Reproduce every line of the data, exactly and without its pictures.

Data items:
----------

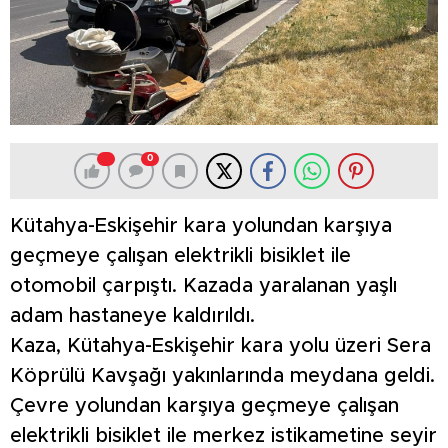
0
Kütahya-Eskişehir kara yolundan karşıya
geçmeye çalışan elektrikli bisiklet ile
otomobil çarpıştı. Kazada yaralanan yaşlı
adam hastaneye kaldırıldı.
Kaza, Kütahya-Eskişehir kara yolu üzeri Sera
Köprülü Kavşağı yakınlarında meydana geldi.
Çevre yolundan karşıya geçmeye çalışan
elektrikli bisiklet ile merkez istikametine seyir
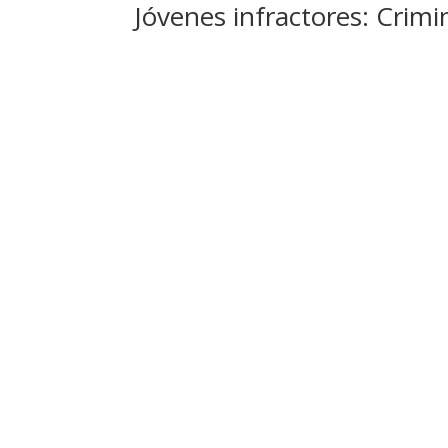
Jóvenes infractores: Crimi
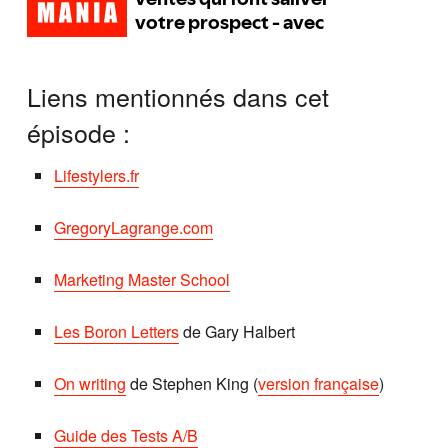
Liens mentionnés dans cet
épisode :
Lifestylers.fr
GregoryLagrange.com
Marketing Master School
Les Boron Letters
de Gary Halbert
On writing
de Stephen King (
version française
)
Guide des Tests A/B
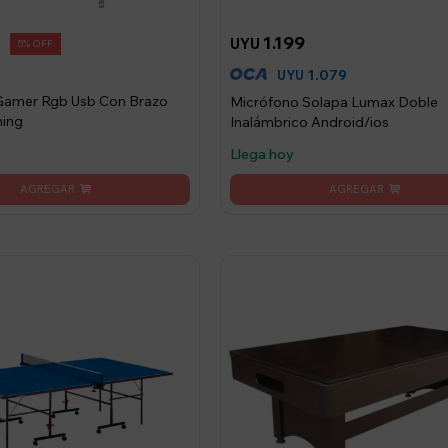
1.199
UYU
5
8
1.079
UYU
Gamer Rgb Usb Con Brazo
Micrófono Solapa Lumax Doble
ming
Inalámbrico Android/ios
Llega hoy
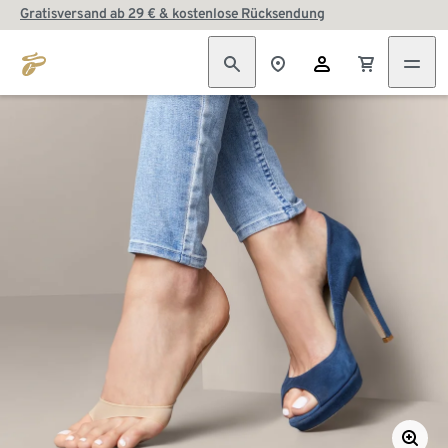
Gratisversand ab 29 € & kostenlose Rücksendung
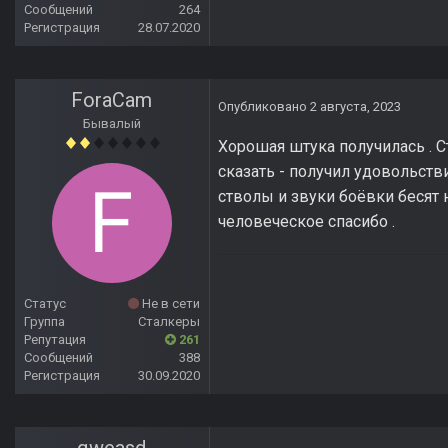
Сообщений
264
Регистрация
28.07.2020
ForaCam
Опубликовано
2 августа, 2023
Бывалый
Хорошая штука получилась . Ст
сказать - получил удовольств
стволы и звуки боёвки бесят 
человеческое спасибо .
Статус
Не в сети
Группа
Сталкеры
Репутация
261
Сообщений
388
Регистрация
30.09.2020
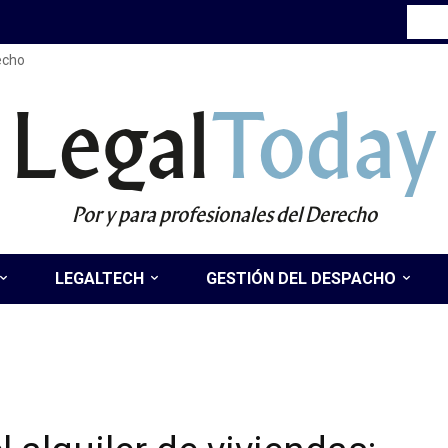
recho
Legal
Today
Por y para profesionales del Derecho
LEGALTECH
GESTIÓN DEL DESPACHO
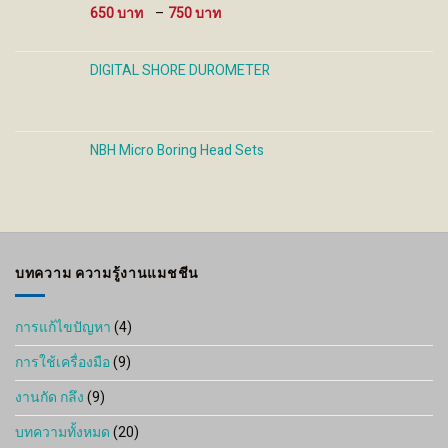
1,800 ฿
Price
650
–
750
range:
650 ฿
through
DIGITAL SHORE DUROMETER
750 ฿
NBH Micro Boring Head Sets
บทความ ความรู้งานแมชชีน
การแก้ไขปัญหา
(4)
การใช้เครื่องมือ
(9)
งานกัด กลึง
(9)
บทความทั้งหมด
(20)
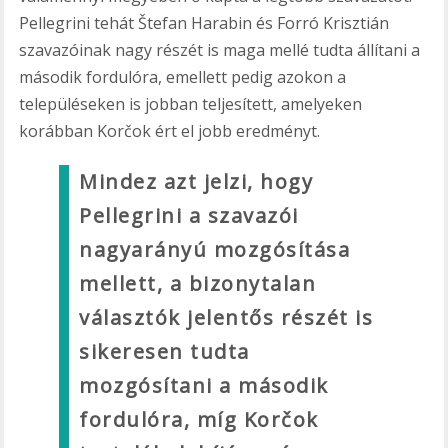
Pellegrini tehát Štefan Harabin és Forró Krisztián
szavazóinak nagy részét is maga mellé tudta állítani a
második fordulóra, emellett pedig azokon a
településeken is jobban teljesített, amelyeken
korábban Korčok ért el jobb eredményt.
Mindez azt jelzi, hogy
Pellegrini a szavazói
nagyarányú mozgósítása
mellett, a bizonytalan
választók jelentős részét is
sikeresen tudta
mozgósítani a második
fordulóra, míg Korčok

----------

Expected output:
0
Kütahya-Eskişehir kara yolundan karşıya
geçmeye çalışan elektrikli bisiklet ile
otomobil çarpıştı. Kazada yaralanan yaşlı
adam hastaneye kaldırıldı.
Kaza, Kütahya-Eskişehir kara yolu üzeri Sera
Köprülü Kavşağı yakınlarında meydana geldi.
Çevre yolundan karşıya geçmeye çalışan
elektrikli bisiklet ile merkez istikametine seyir
Jóvenes infractores: Crimi
Liens mentionnés dans cet
épisode :
Lifestylers.fr
GregoryLagrange.com
Marketing Master School
Les Boron Letters
de Gary Halbert
On writing
de Stephen King (
version française
)
Guide des Tests A/B
1.199
UYU
5
8
1.079
UYU
Gamer Rgb Usb Con Brazo
Micrófono Solapa Lumax Doble
ming
Inalámbrico Android/ios
Llega hoy
Gratisversand ab 29 € & kostenlose Rücksendung
Сообщений
264
Регистрация
28.07.2020
ForaCam
Опубликовано
2 августа, 2023
Бывалый
Хорошая штука получилась . Ст
сказать - получил удовольств
стволы и звуки боёвки бесят 
человеческое спасибо .
Статус
Не в сети
Группа
Сталкеры
Репутация
261
Сообщений
388
Регистрация
30.09.2020
recho
Legal
Today
Por y para profesionales del Derecho
LEGALTECH
GESTIÓN DEL DESPACHO
1,800 ฿
Price
650
–
750
range:
650 ฿
through
DIGITAL SHORE DUROMETER
750 ฿
NBH Micro Boring Head Sets
บทความ ความรู้งานแมชชีน
การแก้ไขปัญหา
(4)
การใช้เครื่องมือ
(9)
งานกัด กลึง
(9)
บทความทั้งหมด
(20)
Pellegrini tehát Štefan Harabin és Forró Krisztián
szavazóinak nagy részét is maga mellé tudta állítani a
második fordulóra, emellett pedig azokon a
településeken is jobban teljesített, amelyeken
korábban Korčok ért el jobb eredményt.
Mindez azt jelzi, hogy
Pellegrini a szavazói
nagyarányú mozgósítása
mellett, a bizonytalan
választók jelentős részét is
sikeresen tudta
mozgósítani a második
fordulóra, míg Korčok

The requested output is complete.